Do the things you did the first year you were dating.As the months and years roll on, we tend to slink into our proverbial sweatpants and get lazy in our relationship.The crux of this tool lies in the fact that you must pick a specific time to revisit the conversation (I.e.10 minutes from now, pm on Tuesday etc.) so that closure can be achieved.11. In most disagreements, we communicate from the “Top Layer,” which are the obvious emotions such as anger, annoyance and the like.Remind yourself that you will almost always “get there” after the first few minutes and that an intimate interaction of any kind builds connection and elevates your mood and health.Bear in mind that you are never required to say “yes.” If you truly don’t feel it, the best thing you can do is to postpone. Life and work distractions can become paramount in our minds and that leaves little time or energy for our partner.Keep in mind that “asking for what you want” extends to everything from emotional to sexual wants.3. Think about who your mate really is and what excites him or her (both physically and emotionally).
Trim the fat and build your hottest relationship for life!” You’ll be amazed at the answers you’ll get, with the added benefit of gaining greater insight into your significant other.
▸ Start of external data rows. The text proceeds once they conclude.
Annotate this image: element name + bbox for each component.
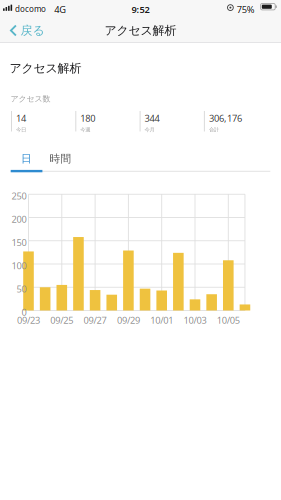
button[interactable]: 戻る <box>0 18 54 43</box>
staticText: 10/01 <box>150 314 173 326</box>
staticText: 日 <box>21 152 32 165</box>
staticText: 50 <box>16 283 26 295</box>
staticText: 今月 <box>145 126 155 133</box>
staticText: 今週 <box>80 126 90 133</box>
staticText: 9:52 <box>131 3 149 16</box>
staticText: 0 <box>22 306 26 318</box>
staticText: 今日 <box>16 126 26 133</box>
staticText: 09/25 <box>50 314 73 326</box>
staticText: 09/23 <box>17 314 40 326</box>
staticText: docomo <box>15 4 46 14</box>
staticText: 75% <box>237 3 255 16</box>
staticText: 4G <box>54 3 66 16</box>
staticText: 10/03 <box>184 314 206 326</box>
staticText: 10/05 <box>217 314 240 326</box>
staticText: 306,176 <box>209 112 242 124</box>
staticText: 100 <box>12 259 26 272</box>
staticText: 時間 <box>49 152 71 165</box>
staticText: 09/29 <box>117 314 140 326</box>
staticText: アクセス数 <box>10 94 50 104</box>
button[interactable]: 時間 <box>44 151 76 171</box>
button[interactable]: 日 <box>11 151 42 171</box>
staticText: 200 <box>12 213 26 225</box>
staticText: 戻る <box>20 23 44 38</box>
staticText: アクセス解析 <box>104 23 176 38</box>
staticText: アクセス解析 <box>10 61 82 76</box>
staticText: 合計 <box>209 126 219 133</box>
staticText: 150 <box>12 236 26 249</box>
staticText: 14 <box>16 112 26 124</box>
staticText: 09/27 <box>84 314 107 326</box>
staticText: 344 <box>145 112 160 124</box>
staticText: 250 <box>12 190 26 202</box>
staticText: 180 <box>80 112 95 124</box>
Create a weekly ritual to check in with one another.It can be short or long but it begins with asking each other what worked and didn’t work about the previous week and what can be done to improve things this coming week.Accept that your mate feels hurt and from this place, a real apology can have a significant impact.
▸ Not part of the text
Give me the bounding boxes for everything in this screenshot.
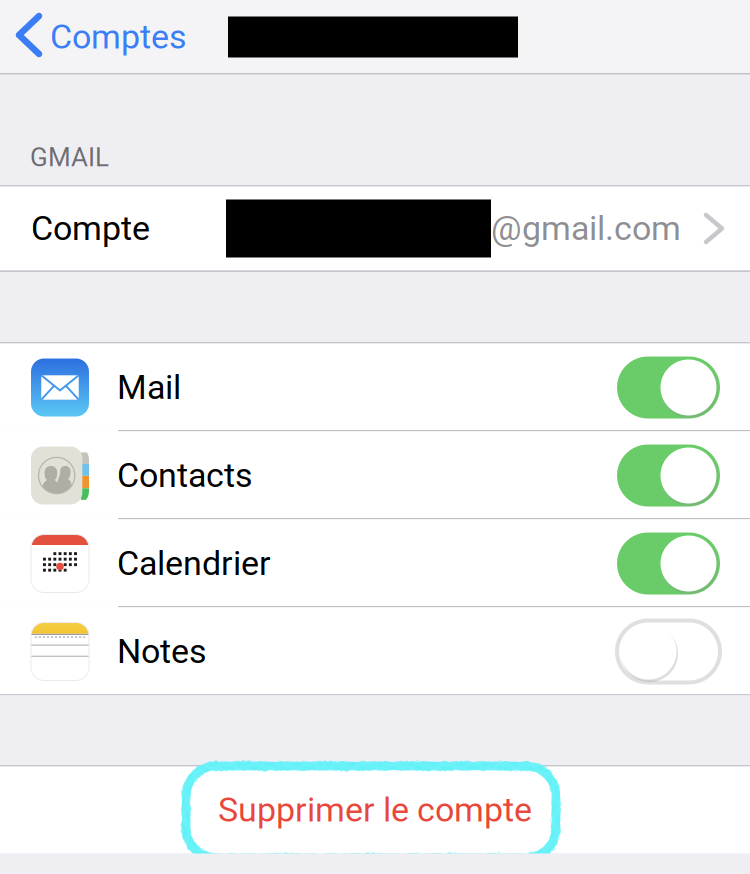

When you love your partner and hurt them (intentionally or not) you can always legitimately apologize for the pain you caused regardless of your perspective on what you did or didn’t do.Additionally, use this opportunity to get on the same page with your schedules, plan a date night and talk about what you would like to see happen in the coming days, weeks, and months in your relationship. What might change in your relationship if both you and your partner committed to increasing the behaviors you each find sexy and limiting those that aren’t? “Sexy” can certainly refer to bedroom preferences, but it also represents what excites us about our mate in our day-to-day lives.